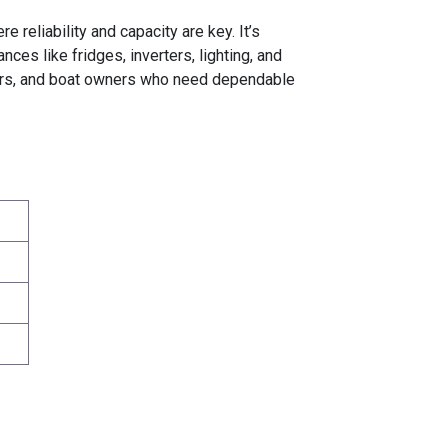
reliability and capacity are key. It’s
es like fridges, inverters, lighting, and
mpers, and boat owners who need dependable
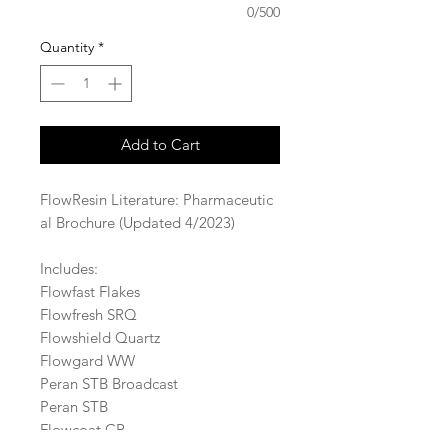
0/500
Quantity
*
Add to Cart
FlowResin Literature: Pharmaceutic
al Brochure (Updated 4/2023)
Includes:
Flowfast Flakes
Flowfresh SRQ
Flowshield Quartz
Flowgard WW
Peran STB Broadcast
Peran STB
Flowcoat CR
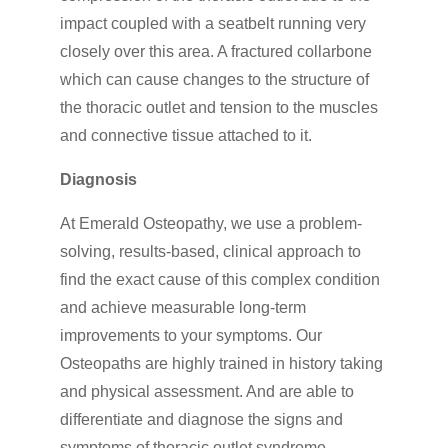
impact coupled with a seatbelt running very
closely over this area. A fractured collarbone
which can cause changes to the structure of
the thoracic outlet and tension to the muscles
and connective tissue attached to it.
Diagnosis
At Emerald Osteopathy, we use a problem-
solving, results-based, clinical approach to
find the exact cause of this complex condition
and achieve measurable long-term
improvements to your symptoms. Our
Osteopaths are highly trained in history taking
and physical assessment. And are able to
differentiate and diagnose the signs and
symptoms of thoracic outlet syndrome.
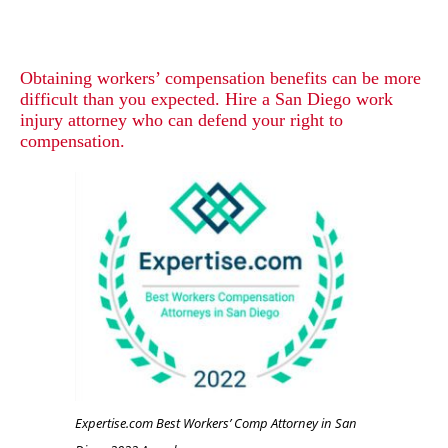
Obtaining workers’ compensation benefits can be more
difficult than you expected. Hire a San Diego work
injury attorney who can defend your right to
compensation.
Expertise.com Best Workers’ Comp Attorney in San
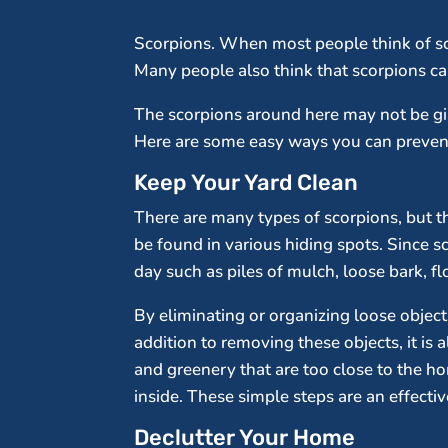
Scorpions. When most people think of scor
Many people also think that scorpions can
The scorpions around here may not be g
Here are some easy ways you can prevent
Keep Your Yard Clean
There are many types of scorpions, but t
be found in various hiding spots. Since s
day such as piles of mulch, loose bark, f
By eliminating or organizing loose objects
addition to removing these objects, it is
and greenery that are too close to the h
inside. These simple steps are an effecti
Declutter Your Home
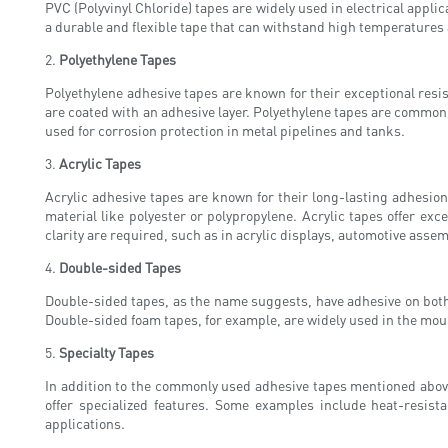
PVC (Polyvinyl Chloride) tapes are widely used in electrical appl
a durable and flexible tape that can withstand high temperatures
2.
Polyethylene Tapes
Polyethylene adhesive tapes are known for their exceptional res
are coated with an adhesive layer. Polyethylene tapes are commonl
used for corrosion protection in metal pipelines and tanks.
3.
Acrylic Tapes
Acrylic adhesive tapes are known for their long-lasting adhesio
material like polyester or polypropylene. Acrylic tapes offer e
clarity are required, such as in acrylic displays, automotive asse
4.
Double-sided Tapes
Double-sided tapes, as the name suggests, have adhesive on both 
Double-sided foam tapes, for example, are widely used in the moun
5.
Specialty Tapes
In addition to the commonly used adhesive tapes mentioned above
offer specialized features. Some examples include heat-resist
applications.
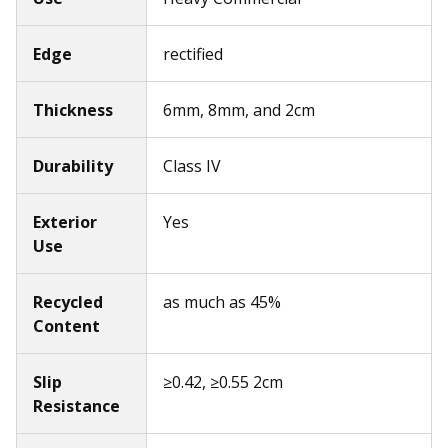
Edge
rectified
Thickness
6mm, 8mm, and 2cm
Durability
Class IV
Exterior
Yes
Use
Recycled
as much as 45%
Content
Slip
≥0.42, ≥0.55 2cm
Resistance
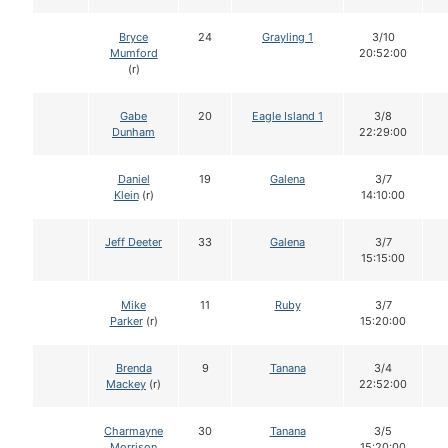
Bryce
24
Grayling 1
3/10
Mumford
20:52:00
(r)
Gabe
20
Eagle Island 1
3/8
Dunham
22:29:00
Daniel
19
Galena
3/7
Klein
(r)
14:10:00
Jeff Deeter
33
Galena
3/7
15:15:00
Mike
11
Ruby
3/7
Parker
(r)
15:20:00
Brenda
9
Tanana
3/4
Mackey
(r)
22:52:00
Charmayne
30
Tanana
3/5
Morrison
15:20:00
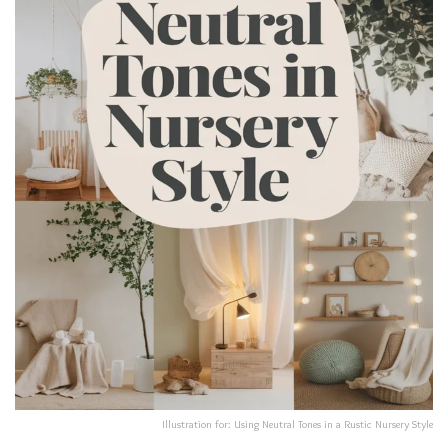
Illustration for: Using Neutral Tones in a Rustic Nursery Style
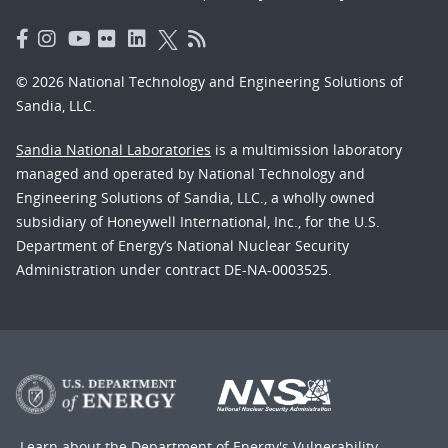
© 2026 National Technology and Engineering Solutions of
Sandia, LLC.
Sandia National Laboratories
is a multimission laboratory
managed and operated by National Technology and
Engineering Solutions of Sandia, LLC., a wholly owned
subsidiary of Honeywell International, Inc., for the U.S.
Department of Energy’s National Nuclear Security
Administration under contract DE-NA-0003525.
Learn about the Department of Energy's
Vulnerability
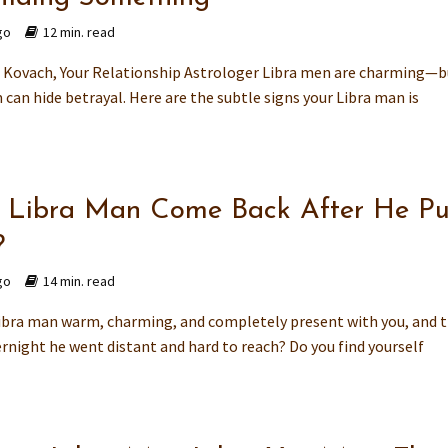
go
12 min. read
Kovach, Your Relationship Astrologer Libra men are charming—b
can hide betrayal. Here are the subtle signs your Libra man is
a Libra Man Come Back After He Pu
?
go
14 min. read
ibra man warm, charming, and completely present with you, and 
rnight he went distant and hard to reach? Do you find yourself
.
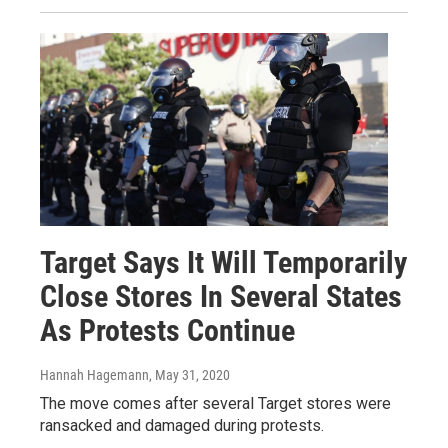
Target Says It Will Temporarily
Close Stores In Several States
As Protests Continue
Hannah Hagemann
, May 31, 2020
The move comes after several Target stores were
ransacked and damaged during protests.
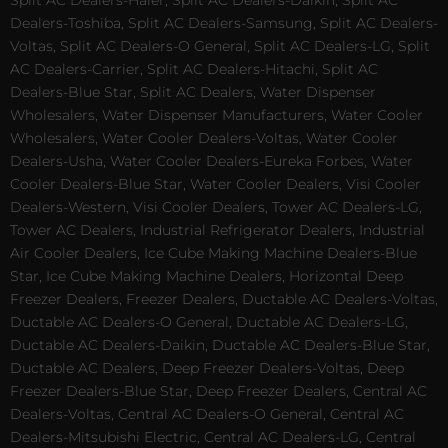
Split AC Dealers-Haier, Split AC Dealers-Daikin, Split AC
Dealers-Toshiba, Split AC Dealers-Samsung, Split AC Dealers-
Voltas, Split AC Dealers-O General, Split AC Dealers-LG, Split
AC Dealers-Carrier, Split AC Dealers-Hitachi, Split AC
Dealers-Blue Star, Split AC Dealers, Water Dispenser
Wholesalers, Water Dispenser Manufacturers, Water Cooler
Wholesalers, Water Cooler Dealers-Voltas, Water Cooler
Dealers-Usha, Water Cooler Dealers-Eureka Forbes, Water
Cooler Dealers-Blue Star, Water Cooler Dealers, Visi Cooler
Dealers-Western, Visi Cooler Dealers, Tower AC Dealers-LG,
Tower AC Dealers, Industrial Refrigerator Dealers, Industrial
Air Cooler Dealers, Ice Cube Making Machine Dealers-Blue
Star, Ice Cube Making Machine Dealers, Horizontal Deep
Freezer Dealers, Freezer Dealers, Ductable AC Dealers-Voltas,
Ductable AC Dealers-O General, Ductable AC Dealers-LG,
Ductable AC Dealers-Daikin, Ductable AC Dealers-Blue Star,
Ductable AC Dealers, Deep Freezer Dealers-Voltas, Deep
Freezer Dealers-Blue Star, Deep Freezer Dealers, Central AC
Dealers-Voltas, Central AC Dealers-O General, Central AC
Dealers-Mitsubishi Electric, Central AC Dealers-LG, Central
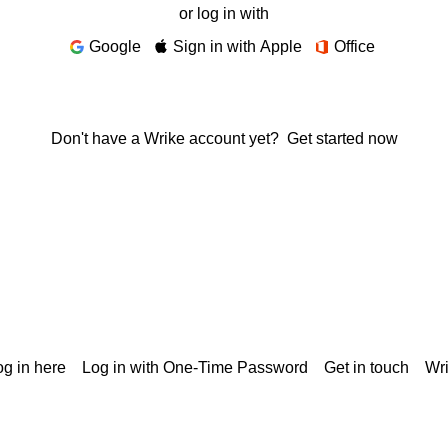
or log in with
Google
Sign in with Apple
Office
Don't have a Wrike account yet?
Get started now
g in here
Log in with One-Time Password
Get in touch
Wr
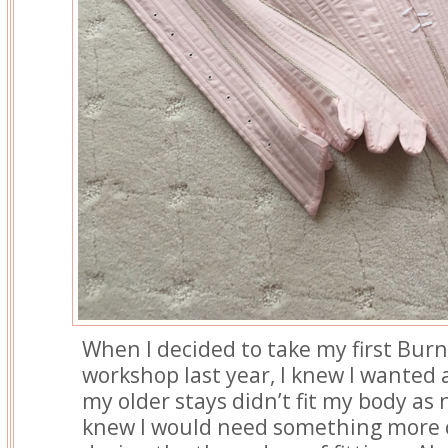
When I decided to take my first Bur
workshop last year, I knew I wanted 
my older stays didn’t fit my body as n
knew I would need something more 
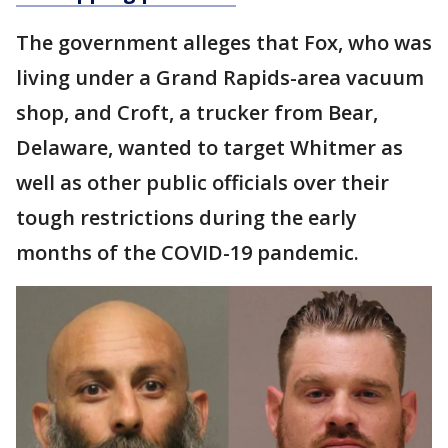
The government alleges that Fox, who was
living under a Grand Rapids-area vacuum
shop, and Croft, a trucker from Bear,
Delaware, wanted to target Whitmer as
well as other public officials over their
tough restrictions during the early
months of the COVID-19 pandemic.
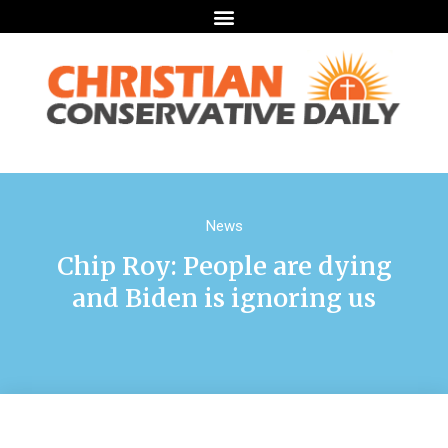
News
Chip Roy: People are dying
and Biden is ignoring us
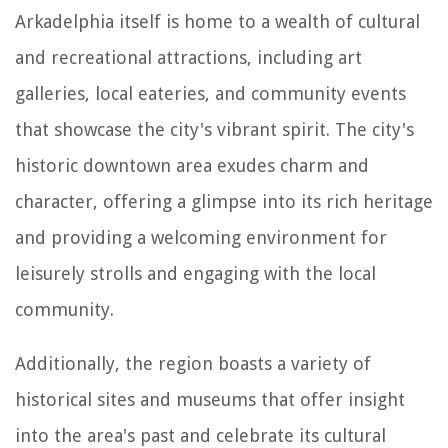
Arkadelphia itself is home to a wealth of cultural
and recreational attractions, including art
galleries, local eateries, and community events
that showcase the city's vibrant spirit. The city's
historic downtown area exudes charm and
character, offering a glimpse into its rich heritage
and providing a welcoming environment for
leisurely strolls and engaging with the local
community.
Additionally, the region boasts a variety of
historical sites and museums that offer insight
into the area's past and celebrate its cultural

# # # # # # #

Directions for this task:
Among the entries, find every line holding "Split" and return it.

Your response:
Split AC Dealers-Haier, Split AC Dealers-Daikin, Split AC
Dealers-Toshiba, Split AC Dealers-Samsung, Split AC Dealers-
Voltas, Split AC Dealers-O General, Split AC Dealers-LG, Split
AC Dealers-Carrier, Split AC Dealers-Hitachi, Split AC
Dealers-Blue Star, Split AC Dealers, Water Dispenser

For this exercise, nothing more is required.